12 Marzo 2018

Presunzione imponibilità capitali esteri: ribadita l’irretroattività

di Angelo Ginex
Scarica in PDF

La pretesa natura procedimentale della norma contenuta nell’articolo 12, comma 2, D.L. 78/2009 che pone, in favore dell’Amministrazione finanziaria, una più favorevole presunzione legale relativa rispetto al quadro normativo previgente, oltre a porsi in contrasto con il tradizionale criterio della sedes materiae, che vede abitualmente le norme in tema di presunzioni collocate nel codice civile e dunque di diritto sostanziale e non già nel codice di rito, porrebbe il contribuente, che sulla base del quadro normativo previgente non avrebbe avuto interesse alla conservazione di un certo tipo di documentazione, in condizione di sfavore, pregiudicandone l’effettivo espletamento del diritto di difesa, in contrasto con i principi di cui agli articoli 3 e 24 Cost.. È questo il principio affermato dalla Corte di Cassazione, con sentenza 2 febbraio 2018, n. 2662, conformemente al recente orientamento della giurisprudenza di legittimità.

Per comprendere meglio la portata della decisione dei giudici di legittimità e le argomentazioni da essi addotte, si rammenta che, ai sensi dell’articolo 12 D.L. 78/2009, gli investimenti e le attività di natura finanziaria detenuti in Paradisi fiscali, in violazione della legislazione sul monitoraggio fiscale:

  • si presumono costituiti, salva la prova contraria, mediante redditi sottratti a tassazione;
  • risultano essere soggetti alle sanzioni in misura doppia rispetto a quelle previste in via ordinaria dall’articolo 1 D.Lgs. 471/1997 (non sono quindi dal 90 al 180 per cento dell’imposta evasa, ma dal 180 al 360 per cento, e lo stesso dicasi per le più elevate sanzioni da omessa dichiarazione);
  • soggiacciono a un raddoppio dei termini per la notifica degli atti impositivi, e ciò vale sia per l’accertamento fondato sulla presunzione di cui sopra sia per le sanzioni da omessa/irregolare compilazione del quadro RW.

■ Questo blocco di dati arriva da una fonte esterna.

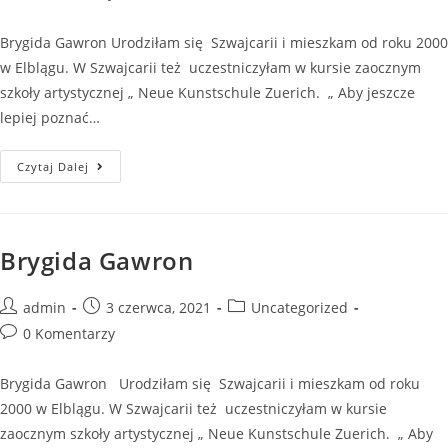
Brygida Gawron Urodziłam się Szwajcarii i mieszkam od roku 2000
w Elblągu. W Szwajcarii też uczestniczyłam w kursie zaocznym
szkoły artystycznej „ Neue Kunstschule Zuerich. „ Aby jeszcze
lepiej poznać…
Czytaj Dalej
Brygida Gawron
admin
3 czerwca, 2021
Uncategorized
0 Komentarzy
Brygida Gawron Urodziłam się Szwajcarii i mieszkam od roku
2000 w Elblągu. W Szwajcarii też uczestniczyłam w kursie
zaocznym szkoły artystycznej „ Neue Kunstschule Zuerich. „ Aby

L’Agenzia delle Entrate, al fine di promuovere e giustificare la tesi positiva circa la possibilità di una applicazione retroattiva della disposizione indicata, ha costantemente configurato la stessa, anche nel caso di specie, come norma procedimentale: per tale ragione, essa ricomprenderebbe i fatti riguardanti periodi d’imposta anche precedenti alla sua entrata in vigore e, quindi, anche annualità antecedenti al 2009.

Al contrario, la maggior parte della giurisprudenza di merito e il recente orientamento della Suprema Corte, ribadito nella pronuncia in rassegna, sostiene la tesi negativa, affermando tout court la natura sostanziale della norma in questione, alla luce sia della collocazione sistematica delle norme sulle presunzioni sia dell’integrazione di una violazione del diritto di difesa costituzionalmente tutelato.

D’altronde, se si seguisse la tesi dell’Agenzia delle Entrate, il contribuente si troverebbe nella spiacevole e difficile situazione di dover far fronte all’onere probatorio relativamente ad attività ed investimenti effettuati e detenuti prima dell’entrata in vigore della norma che ha preveduto la presunzione iuris tantum in esame: palese risulta la violazione del diritto di difesa del soggetto accertato, il quale potrebbe non aver più la possibilità di provare la provenienza dei redditi che si presumono frutto di evasione.

Per quanto concerne infine il regime sanzionatorio previsto per le omissioni nel quadro RW, la Corte di Cassazione, dopo aver rilevato che le sanzioni irrogate ex articolo 5 D.L. 167/1990 trovano applicazione a prescindere dall’accertamento di evasioni fiscali connesse alle attività finanziarie detenute all’estero e non dichiarate, in quanto autonomo obbligo dichiarativo posto da una norma già in vigore, ha cassato la sentenza impugnata, rinviando al giudice di appello, affinché verifichi, in ragione del principio del favor rei, l’applicabilità del trattamento sanzionatorio più favorevole, giusta la novella dell’articolo 5 citato.